Sarah Maas vit aujourd'hui en Californie du Sud.

 

« — Je dois créer, sinon tout aura été vain. Je dois créer pour ne pas sombrer dans le désespoir, pour trouver la force de me lever chaque matin. Je dois créer parce que je n’ai pas d’autre moyen d’exprimer ce que je ressens. »

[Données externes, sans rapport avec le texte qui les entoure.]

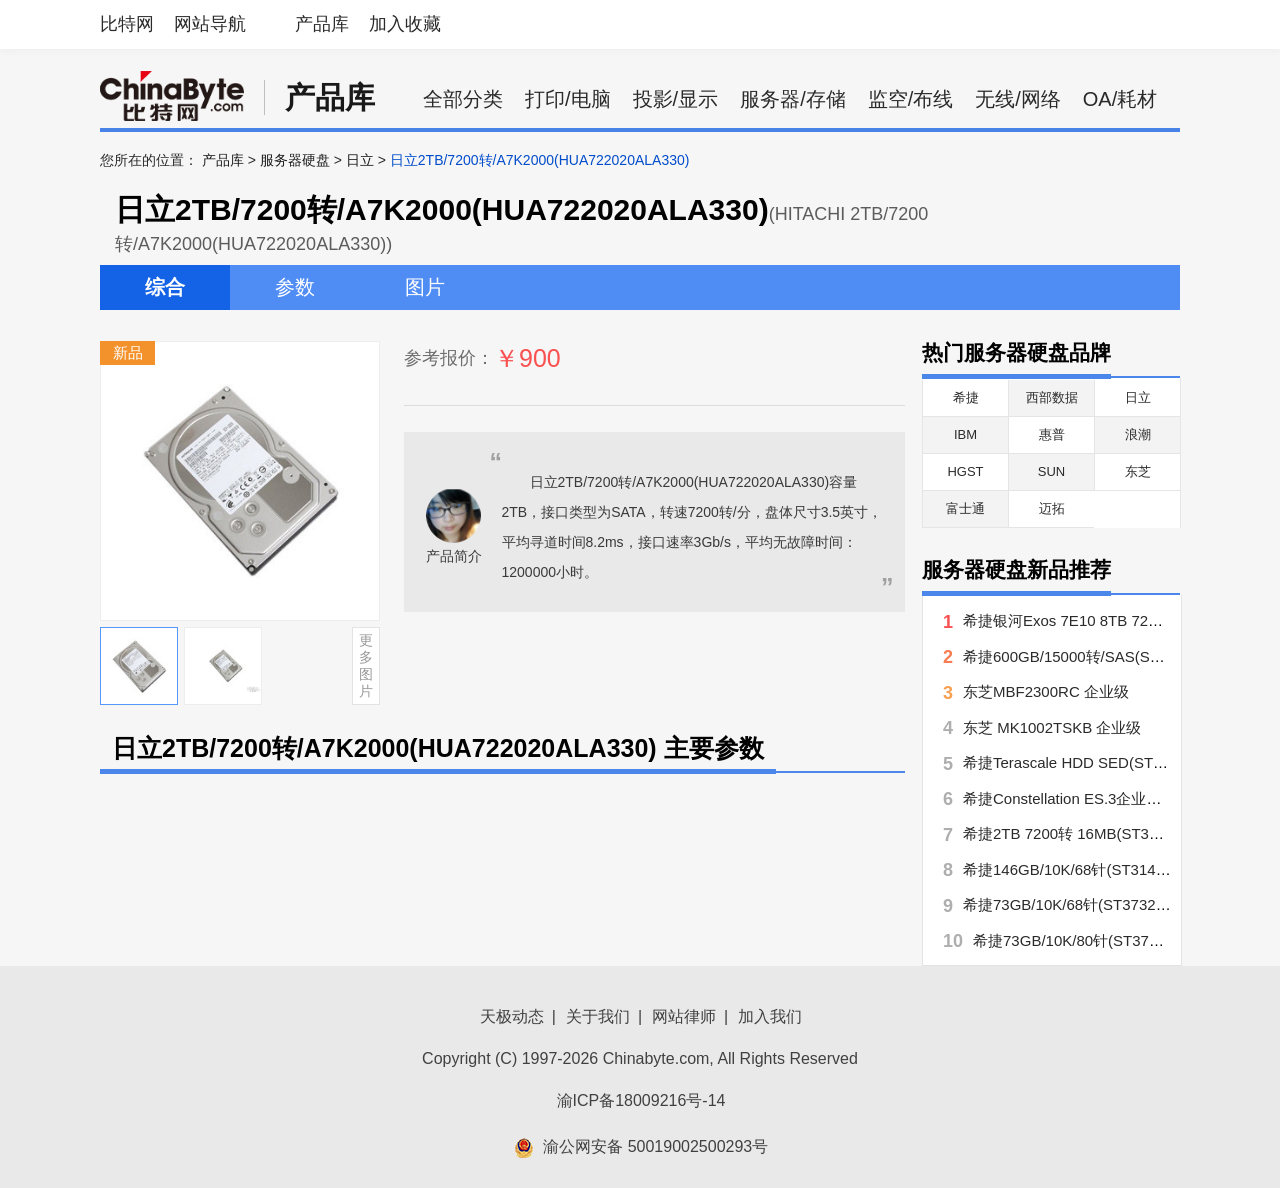  Describe the element at coordinates (1046, 691) in the screenshot. I see `东芝MBF2300RC 企业级` at that location.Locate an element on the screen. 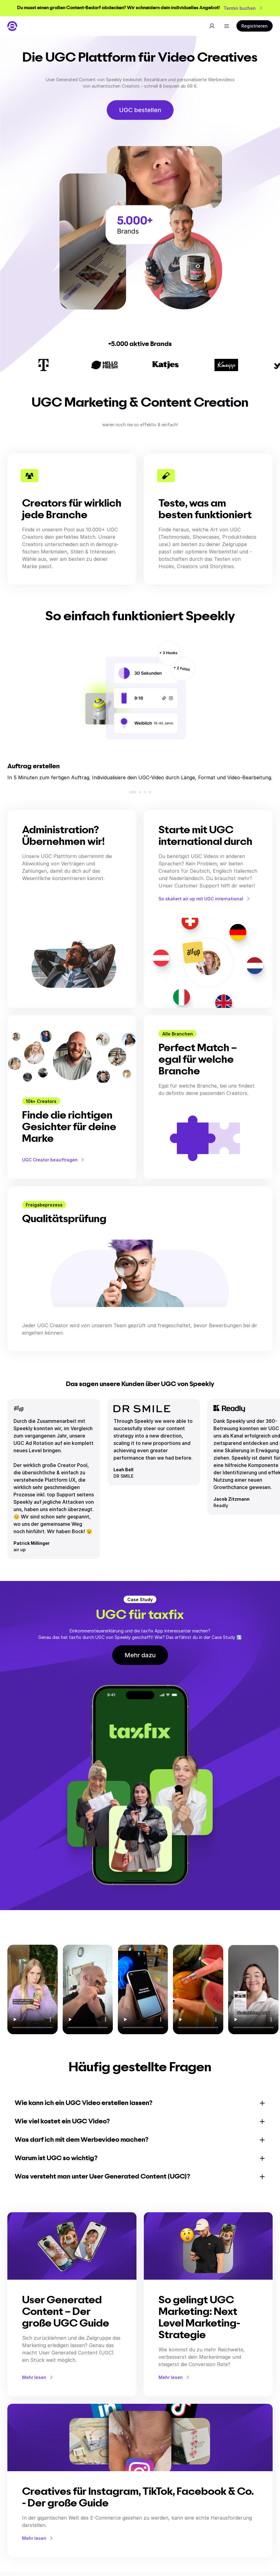 The height and width of the screenshot is (2576, 280). UGC Creator beauftragen is located at coordinates (53, 1159).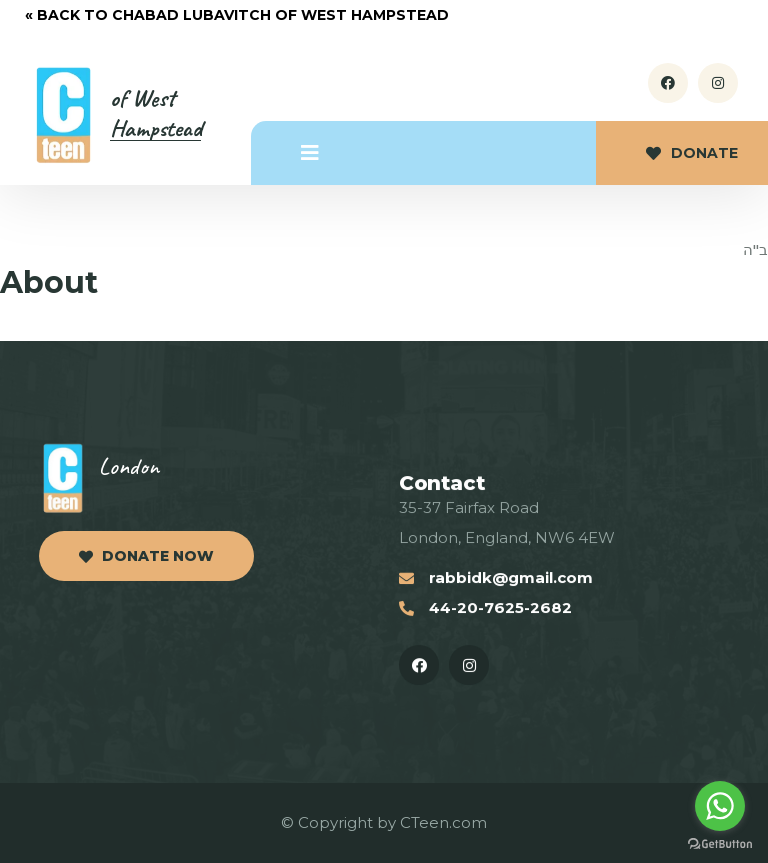 This screenshot has width=768, height=863. What do you see at coordinates (443, 822) in the screenshot?
I see `CTeen.com` at bounding box center [443, 822].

Et à la perspective de me retrouver devant une toile, sans savoir ce que je coucherais dessus…
Je sentis un tiraillement dans mon lien.
Est-ce que tout va bien ?
La douceur et le rythme paisible de la voix de Rhys apaisèrent mes nerfs frémissants.
Il m’avait dit où il projetait de se rendre le lendemain. Ce qu’il comptait faire. Et il m’avait demandé si je voulais l’accompagner.
J’avais répondu non.
Bien que Tamlin ait sauvé mon âme sœur et que je lui aie souhaité de vivre en paix et heureux, je ne voulais pas le revoir. Ni lui parler. Ni avoir affaire à lui. Pas avant longtemps, du moins. Peut-être jamais.
Après avoir décliné l’invitation de Rhys, pourtant, je m’étais sentie démoralisée et peut-être était-ce pourquoi j’étais partie me promener dans l’Arc-en-Ciel.
Mais à présent, devant l’atelier de Ressina d’où fusaient les rires des artistes, je sentais ma résolution m’abandonner.
Je ne sais pas si j’en suis capable, répondis-je à Rhys.
Il resta un instant silencieux.
Tu veux que je t’accompagne ? proposa-t-il.
Pour peindre ?
Je ferais un excellent modèle de nu.
Je souris et, à cet instant, peu m’importait d’être dans la rue au milieu de la foule. Du reste, mon capuchon dissimulait presque entièrement mon visage.